The festival opens Friday with Roman Polanski's "Carnage," an adaptation of Yasmina Reza's Tony Award-winning play "God of Carnage," starring Kate Winslet, Christoph Waltz, Jodie Foster and John C. Reilly. It's the first film by Polanski (who will not be attendance Friday) to screen at the festival since his directorial debut, "Knife in the Water," in 1963.

The centerpiece is Simon Curtis' "My Week With Marilyn," which stars Michelle Williams as Marilyn Monroe during the production of Laurence Olivier's "The Prince and the Showgirl." Playing as gala screenings are David Cronenberg's "A Dangerous Method," about the relationship between Sigmund Freud (Viggo Mortensen) and Carl Jung (Michael Fassbender); and "The Skin I Live In," the latest from Pedro Almodovar, a festival mainstay.
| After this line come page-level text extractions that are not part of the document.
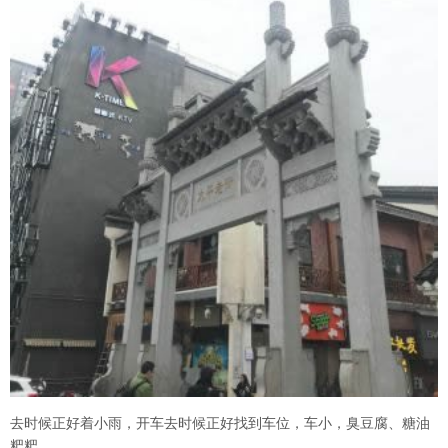
去时候正好着小雨，开车去时候正好找到车位，车小，臭豆腐、糖油
粑粑。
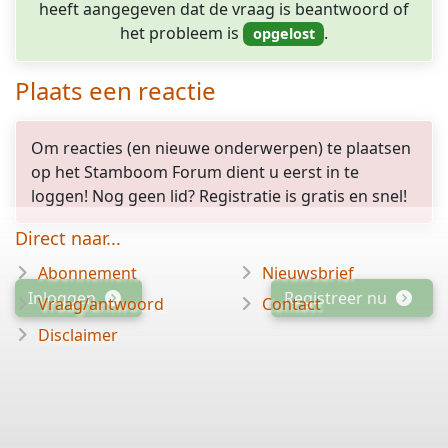
heeft aangegeven dat de vraag is beantwoord of
het probleem is
.
Plaats een reactie
Om reacties (en nieuwe onderwerpen) te plaatsen
op het Stamboom Forum dient u eerst in te
loggen! Nog geen lid? Registratie is gratis en snel!
Direct naar...
Abonnement
Nieuwsbrief
Inloggen
Registreer nu
Vraag/antwoord
Contact
Disclaimer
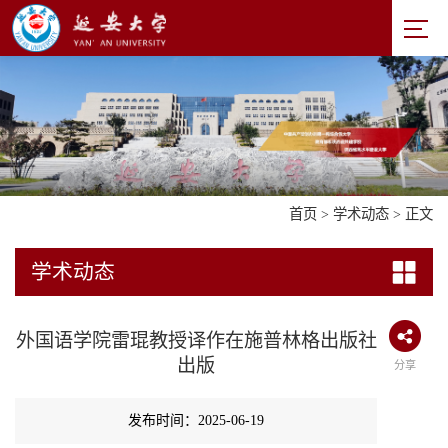
首页
>
学术动态
> 正文
学术动态
外国语学院雷琨教授译作在施普林格出版社
出版
分享
发布时间：2025-06-19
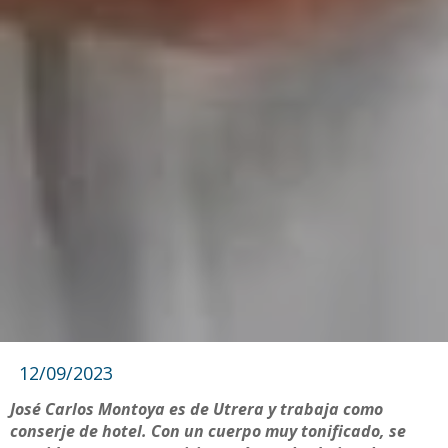
12/09/2023
José Carlos Montoya es de Utrera y trabaja como
conserje de hotel. Con un cuerpo muy tonificado, se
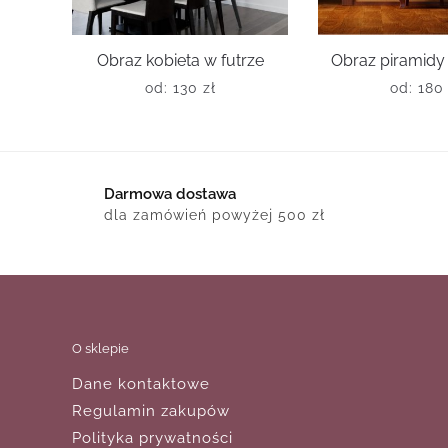
Obraz kobieta w futrze
Obraz piramidy
od:
130
zł
od:
18
Darmowa dostawa
dla zamówień powyżej 500 zł
O sklepie
Dane kontaktowe
Regulamin zakupów
Polityka prywatności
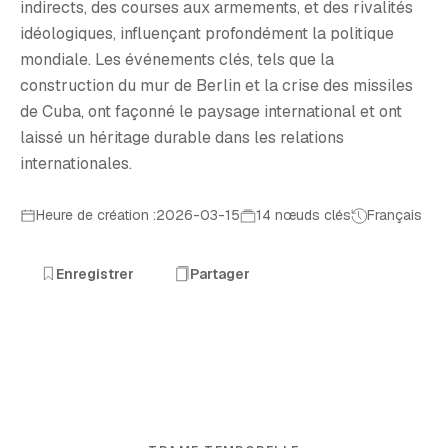
indirects, des courses aux armements, et des rivalités
idéologiques, influençant profondément la politique
mondiale. Les événements clés, tels que la
construction du mur de Berlin et la crise des missiles
de Cuba, ont façonné le paysage international et ont
laissé un héritage durable dans les relations
internationales.
Heure de création :2026-03-15
14 nœuds clés
Français
Enregistrer
Partager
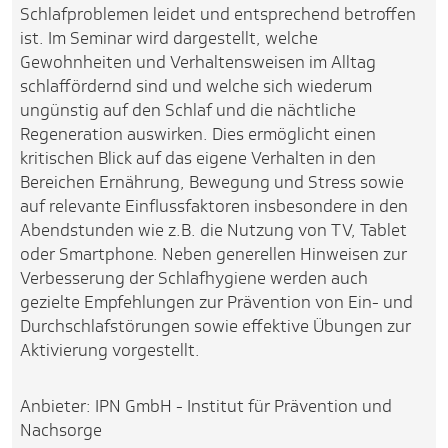
Schlafproblemen leidet und entsprechend betroffen
ist. Im Seminar wird dargestellt, welche
Gewohnheiten und Verhaltensweisen im Alltag
schlaffördernd sind und welche sich wiederum
ungünstig auf den Schlaf und die nächtliche
Regeneration auswirken. Dies ermöglicht einen
kritischen Blick auf das eigene Verhalten in den
Bereichen Ernährung, Bewegung und Stress sowie
auf relevante Einflussfaktoren insbesondere in den
Abendstunden wie z.B. die Nutzung von TV, Tablet
oder Smartphone. Neben generellen Hinweisen zur
Verbesserung der Schlafhygiene werden auch
gezielte Empfehlungen zur Prävention von Ein- und
Durchschlafstörungen sowie effektive Übungen zur
Aktivierung vorgestellt.
Anbieter: IPN GmbH - Institut für Prävention und
Nachsorge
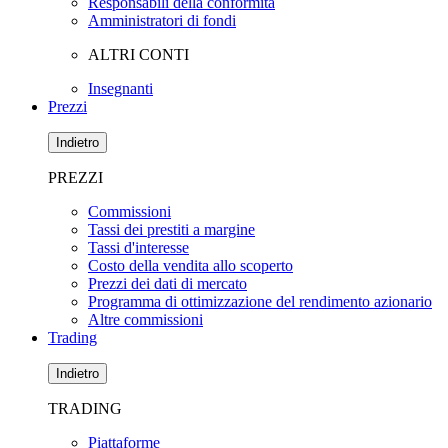
Responsabili della conformità
Amministratori di fondi
ALTRI CONTI
Insegnanti
Prezzi
Indietro
PREZZI
Commissioni
Tassi dei prestiti a margine
Tassi d'interesse
Costo della vendita allo scoperto
Prezzi dei dati di mercato
Programma di ottimizzazione del rendimento azionario
Altre commissioni
Trading
Indietro
TRADING
Piattaforme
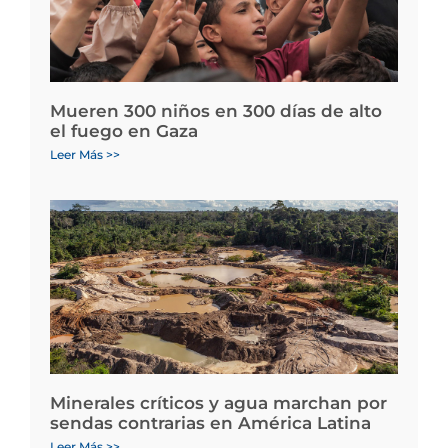
Mueren 300 niños en 300 días de alto
el fuego en Gaza
Leer Más >>
Minerales críticos y agua marchan por
sendas contrarias en América Latina
Leer Más >>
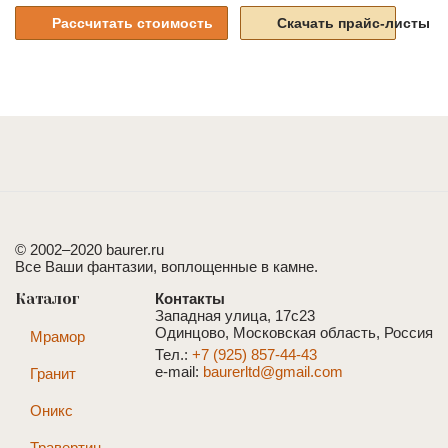
Рассчитать стоимость
Скачать прайс-листы
© 2002–2020 baurer.ru
Все Ваши фантазии, воплощенные в камне.
Каталог
Контакты
Западная улица, 17с23
Одинцово, Московская область, Россия
Мрамор
Тел.:
+7 (925) 857-44-43
e-mail:
baurerltd@gmail.com
Гранит
Оникс
Травертин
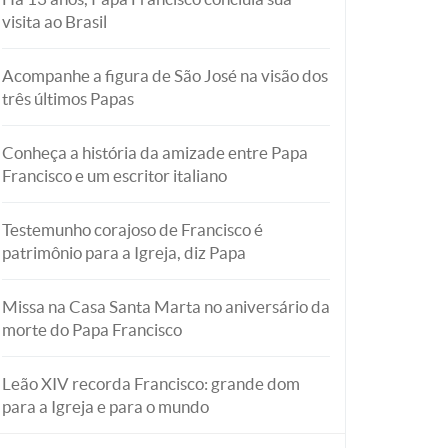
visita ao Brasil
Acompanhe a figura de São José na visão dos
três últimos Papas
Conheça a história da amizade entre Papa
Francisco e um escritor italiano
Testemunho corajoso de Francisco é
patrimônio para a Igreja, diz Papa
Missa na Casa Santa Marta no aniversário da
morte do Papa Francisco
Leão XIV recorda Francisco: grande dom
para a Igreja e para o mundo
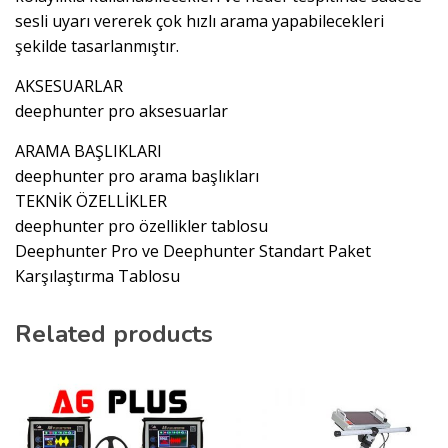
sesli uyarı vererek çok hızlı arama yapabilecekleri
şekilde tasarlanmıştır.
AKSESUARLAR
deephunter pro aksesuarlar
ARAMA BAŞLIKLARI
deephunter pro arama başlıkları
TEKNİK ÖZELLİKLER
deephunter pro özellikler tablosu
Deephunter Pro ve Deephunter Standart Paket
Karşılaştırma Tablosu
Related products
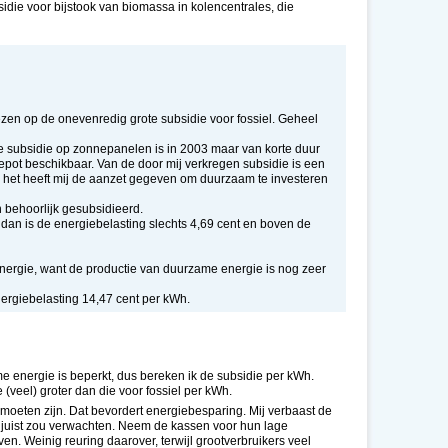
die voor bijstook van biomassa in kolencentrales, die
ezen op de onevenredig grote subsidie voor fossiel. Geheel
 subsidie op zonnepanelen is in 2003 maar van korte duur
epot beschikbaar. Van de door mij verkregen subsidie is een
n het heeft mij de aanzet gegeven om duurzaam te investeren
 behoorlijk gesubsidieerd.
dan is de energiebelasting slechts 4,69 cent en boven de
nergie, want de productie van duurzame energie is nog zeer
ergiebelasting 14,47 cent per kWh.
e energie is beperkt, dus bereken ik de subsidie per kWh.
(veel) groter dan die voor fossiel per kWh.
r moeten zijn. Dat bevordert energiebesparing. Mij verbaast de
t juist zou verwachten. Neem de kassen voor hun lage
n. Weinig reuring daarover, terwijl grootverbruikers veel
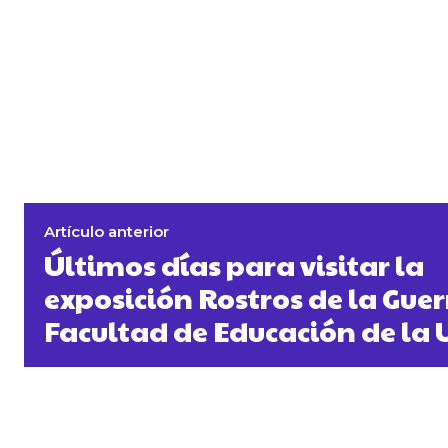
Artículo anterior
Últimos días para visitar la
exposición Rostros de la Guerr
Facultad de Educación de la 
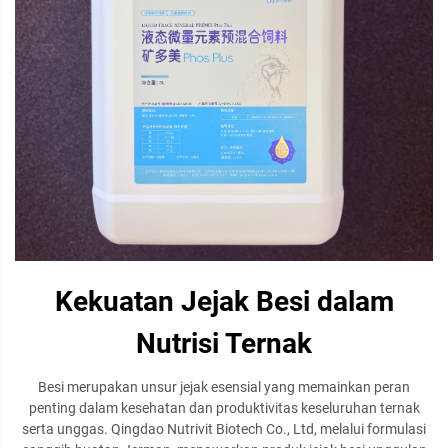
Kekuatan Jejak Besi dalam
Nutrisi Ternak
Besi merupakan unsur jejak esensial yang memainkan peran
penting dalam kesehatan dan produktivitas keseluruhan ternak
serta unggas. Qingdao Nutrivit Biotech Co., Ltd, melalui formulasi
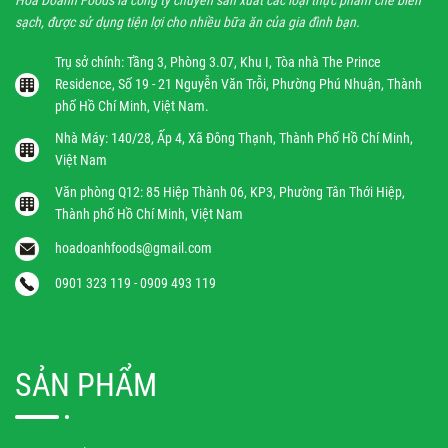
sạch, được sử dụng tiện lợi cho nhiều bữa ăn của gia đình bạn.
Trụ sở chính: Tầng 3, Phòng 3.07, Khu I, Tòa nhà The Prince
Residence, Số 19 - 21 Nguyễn Văn Trỗi, Phường Phú Nhuận, Thành
phố Hồ Chí Minh, Việt Nam.
Nhà Máy: 140/28, Ấp 4, Xã Đông Thạnh, Thành Phố Hồ Chí Minh,
Việt Nam
Văn phòng Q12: 85 Hiệp Thành 06, KP3, Phường Tân Thới Hiệp,
Thành phố Hồ Chí Minh, Việt Nam
hoadoanhfoods@gmail.com
0901 323 119 - 0909 493 119
SẢN PHẨM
The closing night film is Alexander Payne's "The Descendants," an early Oscar favorite starring George Clooney as a father of two young daughters whose wife is critically injured.

Other highlights include Lars von Trier's "Melancholia," Martin Scorsese's soon-to-be-televised documentary "George Harrison: Living in the Material World," Steve McQueen's "Shame," Michel Hazanavicius' "The Artist," Bela Tarr and Agnes Hranitzky's "The Turin Horse" and the Dardenne brothers' latest, "The Kid With a Bike."

The NYFF is sometimes considered less relevant because many of its selections play first at other film festivals, such as Cannes in May and Toronto in September. Kuo says, "We must have films that are selected outside of Cannes and Toronto," but Pena doesn't consider world premieres an object of the festival.

"I don't even think about it," he says. Recalling a conversation with Joanne Koch, former Film Society executive director, he adds: "She pulled me aside and said, 'You have to remember that this is a festival for the people of New York City. And for the people of New York City, these are all world premieres."

The festival will also include a newly restored and hardly ever seen film by Nicholas Ray, "We Can't Go Home Again" (accompanied by a documentary on Ray, "Don't Expect Too Much"). An updated cut of the new documentary "Paradise Lost 3: Purgatory" will also screen. The film, the third of a trilogy, is about the "West Memphis Three," three men who were recently released from prison after being convicted of the 1993 murder of three 8-year-old boys.